While this is all that's needed to route packets originating from external sources, if you look at our diagram above you will notice that packets originating from local sources never end up passing through PREROUTING. They pass through OUTPUT instead. And you will indeed find rules for diverting them also to KUBE-SERVICES

iptables -t nat -A OUTPUT -m comment --comment "kubernetes service portals" -j KUBE-SERVICES

The same flow as above will occur for these packets. Note that since these packets are certain to not originate from within the cluster, we can look at the use of mark.

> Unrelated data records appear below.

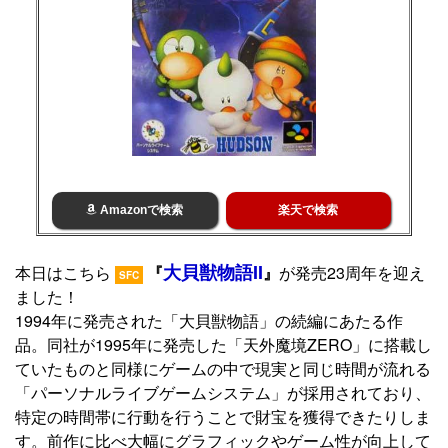
Amazonで検索
楽天で検索
大貝獣物語II
本日はこちら
『
』
が発売23周年を迎え
SFC
ました！
1994年に発売された「大貝獣物語」の続編にあたる作
品。同社が1995年に発売した「天外魔境ZERO」に搭載し
ていたものと同様にゲームの中で現実と同じ時間が流れる
「パーソナルライブゲームシステム」が採用されており、
特定の時間帯に行動を行うことで財宝を獲得できたりしま
す。前作に比べ大幅にグラフィックやゲーム性が向上して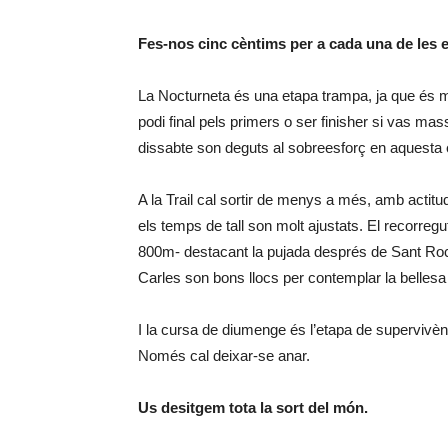
Fes-nos cinc cèntims per a cada una de les et
La Nocturneta és una etapa trampa, ja que és mo
podi final pels primers o ser finisher si vas m
dissabte son deguts al sobreesforç en aquesta 
A la Trail cal sortir de menys a més, amb actit
els temps de tall son molt ajustats. El recorre
800m- destacant la pujada després de Sant Roc. A
Carles son bons llocs per contemplar la bellesa
I la cursa de diumenge és l’etapa de supervivèn
Només cal deixar-se anar.
Us desitgem tota la sort del món.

For this, we trace the following rule,

• iptables -t nat -A POSTROUTING -m comment --comment "kubernetes postrouting rules" -j KUBE-POSTROUTING

  This route comes into play after all the routing decisions have been made and our packet is destined to leave the system. We pass the packet to KUBE-POSTROUTING for further processing.

• iptables -t nat -A KUBE-POSTROUTING -m mark ! --mark 0x4000/0x4000 -j RETURN

  This rule filters out all the packets that don't have the previous mark specified. So any packet originating from within the cluster doesn't undergo kube-proxy postrouting processing.

  iptables -t nat -A KUBE-POSTROUTING -j MARK --set-xmark 0x4000/0x0

  This rule is clearing out one-half of the mark. The initial mark applied was
  0x4000/0x4000

  iptables -t nat -A KUBE-POSTROUTING -m comment --comment "kubernetes service traffic requiring SNAT" -j MASQUERADE --random-fully
  This rule states to masquerade all the packets going through this rule. This essentially means that any packet not originating from the cluster is IP Masqueraded to point to the host node as host nodes are acting as routers for the cluster within.

This was but a small primer to understanding IPtables. With this knowledge, you are well-equipped to understand most of the rules in iptables now. Of course, there is still the filter table, which is used for Kubernetes Load balancer firewall capabilities, which I leave as an exercise for my dear readers.